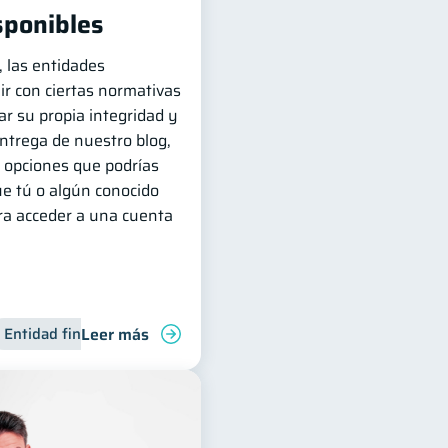
sponibles
, las entidades
ir con ciertas normativas
r su propia integridad y
entrega de nuestro blog,
 opciones que podrías
ue tú o algún conocido
ara acceder a una cuenta
Leer más
Entidad financiera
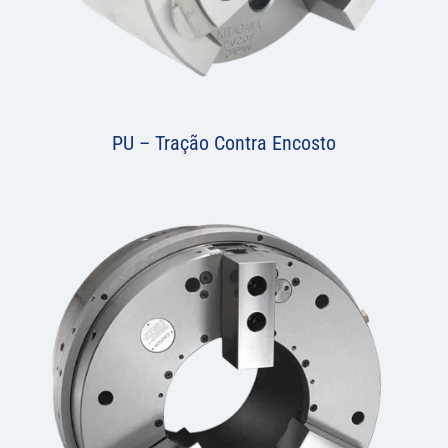
PU – Tração Contra Encosto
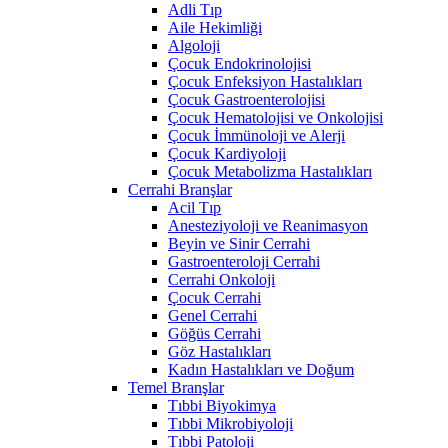
Adli Tıp
Aile Hekimliği
Algoloji
Çocuk Endokrinolojisi
Çocuk Enfeksiyon Hastalıkları
Çocuk Gastroenterolojisi
Çocuk Hematolojisi ve Onkolojisi
Çocuk İmmünoloji ve Alerji
Çocuk Kardiyoloji
Çocuk Metabolizma Hastalıkları
Cerrahi Branşlar
Acil Tıp
Anesteziyoloji ve Reanimasyon
Beyin ve Sinir Cerrahi
Gastroenteroloji Cerrahi
Cerrahi Onkoloji
Çocuk Cerrahi
Genel Cerrahi
Göğüs Cerrahi
Göz Hastalıkları
Kadın Hastalıkları ve Doğum
Temel Branşlar
Tıbbi Biyokimya
Tıbbi Mikrobiyoloji
Tıbbi Patoloji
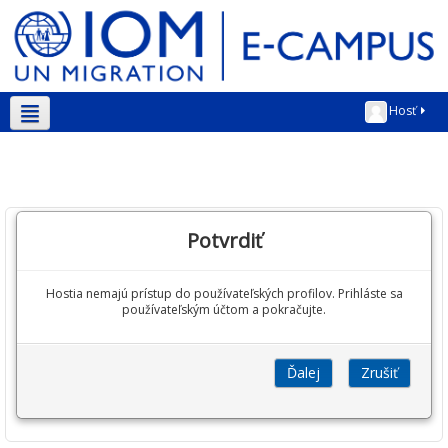
Hosť
Slovenčina ‎(sk)‎
Potvrdiť
Hostia nemajú prístup do používateľských profilov. Prihláste sa
používateľským účtom a pokračujte.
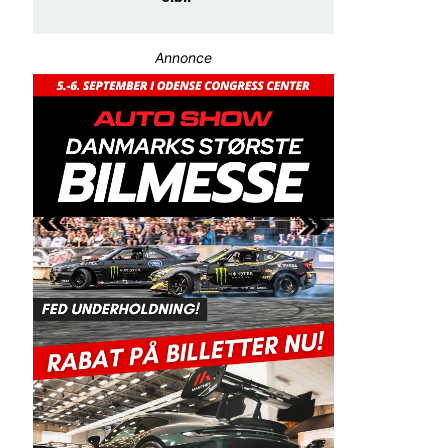
Annonce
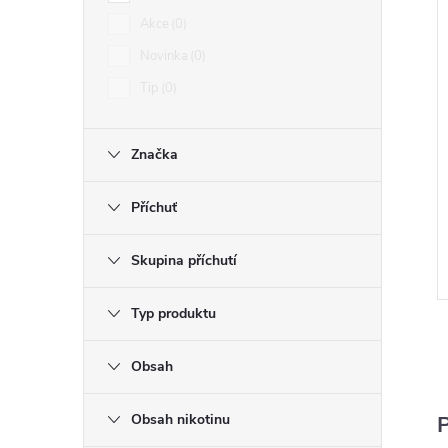
Akce
0
Novinka
0
Tip
0
Značka
Příchuť
Skupina příchutí
Typ produktu
Obsah
Obsah nikotinu
P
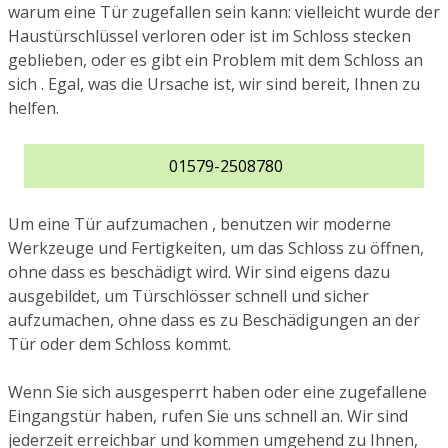
warum eine Tür zugefallen sein kann: vielleicht wurde der
Haustürschlüssel verloren oder ist im Schloss stecken
geblieben, oder es gibt ein Problem mit dem Schloss an
sich . Egal, was die Ursache ist, wir sind bereit, Ihnen zu
helfen.
01579-2508780
Um eine Tür aufzumachen , benutzen wir moderne
Werkzeuge und Fertigkeiten, um das Schloss zu öffnen,
ohne dass es beschädigt wird. Wir sind eigens dazu
ausgebildet, um Türschlösser schnell und sicher
aufzumachen, ohne dass es zu Beschädigungen an der
Tür oder dem Schloss kommt.
Wenn Sie sich ausgesperrt haben oder eine zugefallene
Eingangstür haben, rufen Sie uns schnell an. Wir sind
jederzeit erreichbar und kommen umgehend zu Ihnen,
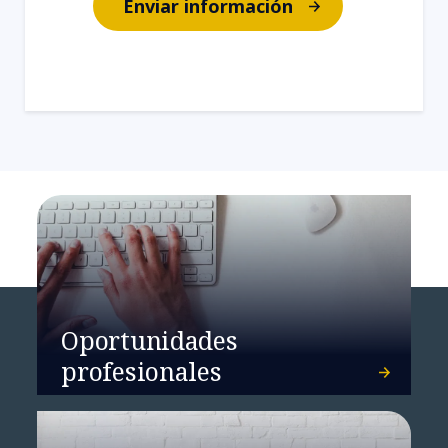
Enviar información
Oportunidades
profesionales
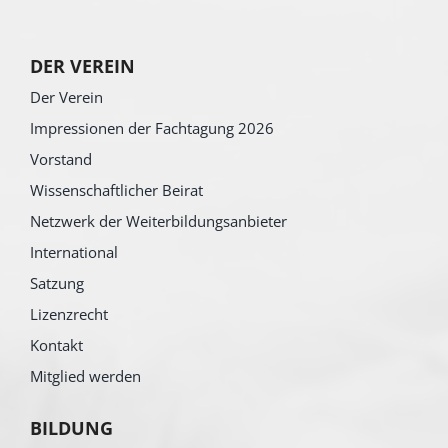
DER VEREIN
Der Verein
Impressionen der Fachtagung 2026
Vorstand
Wissenschaftlicher Beirat
Netzwerk der Weiterbildungsanbieter
International
Satzung
Lizenzrecht
Kontakt
Mitglied werden
BILDUNG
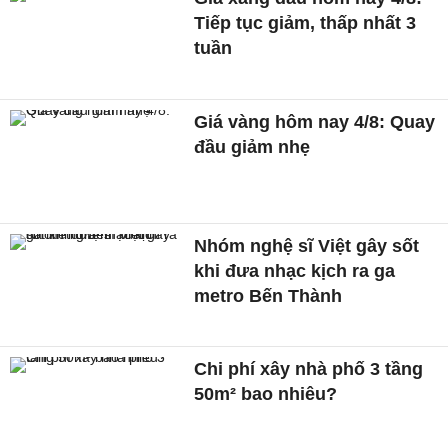
Tiếp tục giảm, thấp nhất 3
tuần
Giá vàng hôm nay 4/8: Quay
đầu giảm nhẹ
Nhóm nghệ sĩ Việt gây sốt
khi đưa nhạc kịch ra ga
metro Bến Thành
Chi phí xây nhà phố 3 tầng
50m² bao nhiêu?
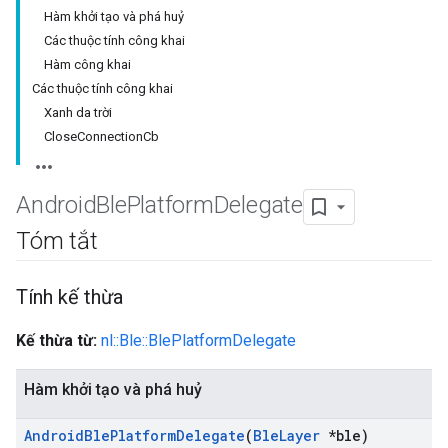
Hàm khởi tạo và phá huỷ
Các thuộc tính công khai
Hàm công khai
Các thuộc tính công khai
Xanh da trời
CloseConnectionCb
Android
Ble
Platform
Delegate
Tóm tắt
Tính kế thừa
Kế thừa từ:
nl::Ble::BlePlatformDelegate
Hàm khởi tạo và phá huỷ
Android
Ble
Platform
Delegate
(
Ble
Layer
*ble)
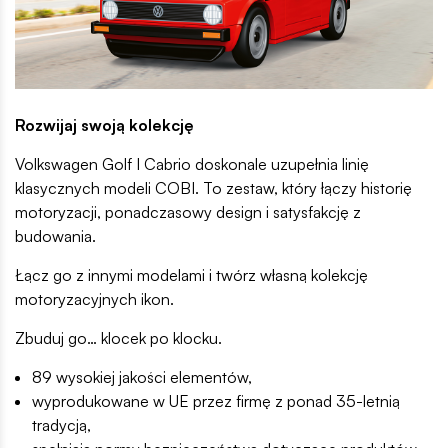
Rozwijaj swoją kolekcję
Volkswagen Golf I Cabrio doskonale uzupełnia linię
klasycznych modeli COBI. To zestaw, który łączy historię
motoryzacji, ponadczasowy design i satysfakcję z
budowania.
Łącz go z innymi modelami i twórz własną kolekcję
motoryzacyjnych ikon.
Zbuduj go… klocek po klocku.
89 wysokiej jakości elementów,
wyprodukowane w UE przez firmę z ponad 35-letnią
tradycją,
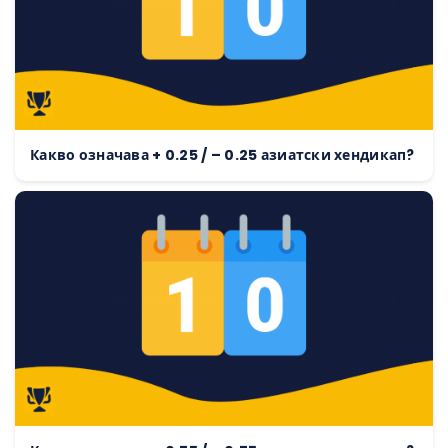
Какво означава + 0.25 / – 0.25 азиатски хендикап?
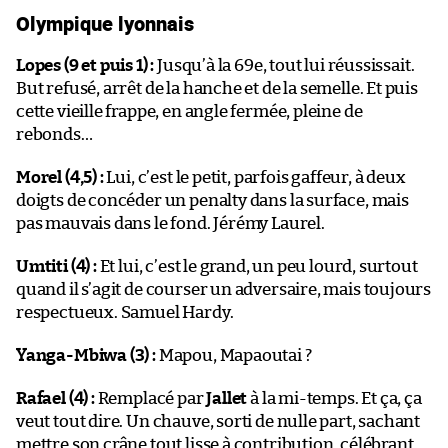
Olympique lyonnais
Lopes (9 et puis 1) :
Jusqu’à la 69e, tout lui réussissait.
But refusé, arrêt de la hanche et de la semelle. Et puis
cette vieille frappe, en angle fermée, pleine de
rebonds…
Morel (4,5) :
Lui, c’est le petit, parfois gaffeur, à deux
doigts de concéder un penalty dans la surface, mais
pas mauvais dans le fond. Jérémy Laurel.
Umtiti (4) :
Et lui, c’est le grand, un peu lourd, surtout
quand il s’agit de courser un adversaire, mais toujours
respectueux. Samuel Hardy.
Yanga-Mbiwa (3) :
Mapou, Mapaoutai ?
Rafael (4) :
Remplacé par
Jallet
à la mi-temps. Et ça, ça
veut tout dire. Un chauve, sorti de nulle part, sachant
mettre son crâne tout lisse à contribution, célébrant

DESCRIPTION OF THE TASK
What's needed is an exact copy of every entry, minus the pictures.

RESULT
sponibles
, las entidades
ir con ciertas normativas
r su propia integridad y
entrega de nuestro blog,
 opciones que podrías
ue tú o algún conocido
ara acceder a una cuenta
Leer más
Entidad financiera
PU – Tração Contra Encosto
Adli Tıp
Aile Hekimliği
Algoloji
Çocuk Endokrinolojisi
Çocuk Enfeksiyon Hastalıkları
Çocuk Gastroenterolojisi
Çocuk Hematolojisi ve Onkolojisi
Çocuk İmmünoloji ve Alerji
Çocuk Kardiyoloji
Çocuk Metabolizma Hastalıkları
Cerrahi Branşlar
Acil Tıp
Anesteziyoloji ve Reanimasyon
Beyin ve Sinir Cerrahi
Gastroenteroloji Cerrahi
Cerrahi Onkoloji
Çocuk Cerrahi
Genel Cerrahi
Göğüs Cerrahi
Göz Hastalıkları
Kadın Hastalıkları ve Doğum
Temel Branşlar
Tıbbi Biyokimya
Tıbbi Mikrobiyoloji
Tıbbi Patoloji
Hosť
Slovenčina ‎(sk)‎
Potvrdiť
Hostia nemajú prístup do používateľských profilov. Prihláste sa
používateľským účtom a pokračujte.
Annonce
Akce
0
Novinka
0
Tip
0
Značka
Příchuť
Skupina příchutí
Typ produktu
Obsah
Obsah nikotinu
P
warum eine Tür zugefallen sein kann: vielleicht wurde der
Haustürschlüssel verloren oder ist im Schloss stecken
geblieben, oder es gibt ein Problem mit dem Schloss an
sich . Egal, was die Ursache ist, wir sind bereit, Ihnen zu
helfen.
01579-2508780
Um eine Tür aufzumachen , benutzen wir moderne
Werkzeuge und Fertigkeiten, um das Schloss zu öffnen,
ohne dass es beschädigt wird. Wir sind eigens dazu
ausgebildet, um Türschlösser schnell und sicher
aufzumachen, ohne dass es zu Beschädigungen an der
Tür oder dem Schloss kommt.
Wenn Sie sich ausgesperrt haben oder eine zugefallene
Eingangstür haben, rufen Sie uns schnell an. Wir sind
jederzeit erreichbar und kommen umgehend zu Ihnen,
Enviar información
Oportunidades
profesionales
DER VEREIN
Der Verein
Impressionen der Fachtagung 2026
Vorstand
Wissenschaftlicher Beirat
Netzwerk der Weiterbildungsanbieter
International
Satzung
Lizenzrecht
Kontakt
Mitglied werden
BILDUNG
Tiếp tục giảm, thấp nhất 3
tuần
Giá vàng hôm nay 4/8: Quay
đầu giảm nhẹ
Nhóm nghệ sĩ Việt gây sốt
khi đưa nhạc kịch ra ga
metro Bến Thành
Chi phí xây nhà phố 3 tầng
50m² bao nhiêu?
Hàm khởi tạo và phá huỷ
Các thuộc tính công khai
Hàm công khai
Các thuộc tính công khai
Xanh da trời
CloseConnectionCb
Android
Ble
Platform
Delegate
Tóm tắt
Tính kế thừa
Kế thừa từ:
nl::Ble::BlePlatformDelegate
Hàm khởi tạo và phá huỷ
Android
Ble
Platform
Delegate
(
Ble
Layer
*ble)
Rozwijaj swoją kolekcję
Volkswagen Golf I Cabrio doskonale uzupełnia linię
klasycznych modeli COBI. To zestaw, który łączy historię
motoryzacji, ponadczasowy design i satysfakcję z
budowania.
Łącz go z innymi modelami i twórz własną kolekcję
motoryzacyjnych ikon.
Zbuduj go… klocek po klocku.
89 wysokiej jakości elementów,
wyprodukowane w UE przez firmę z ponad 35-letnią
tradycją,
Какво означава + 0.25 / – 0.25 азиатски хендикап?
Olympique lyonnais
Lopes (9 et puis 1) :
Jusqu’à la 69e, tout lui réussissait.
But refusé, arrêt de la hanche et de la semelle. Et puis
cette vieille frappe, en angle fermée, pleine de
rebonds…
Morel (4,5) :
Lui, c’est le petit, parfois gaffeur, à deux
doigts de concéder un penalty dans la surface, mais
pas mauvais dans le fond. Jérémy Laurel.
Umtiti (4) :
Et lui, c’est le grand, un peu lourd, surtout
quand il s’agit de courser un adversaire, mais toujours
respectueux. Samuel Hardy.
Yanga-Mbiwa (3) :
Mapou, Mapaoutai ?
Rafael (4) :
Remplacé par
Jallet
à la mi-temps. Et ça, ça
veut tout dire. Un chauve, sorti de nulle part, sachant
mettre son crâne tout lisse à contribution, célébrant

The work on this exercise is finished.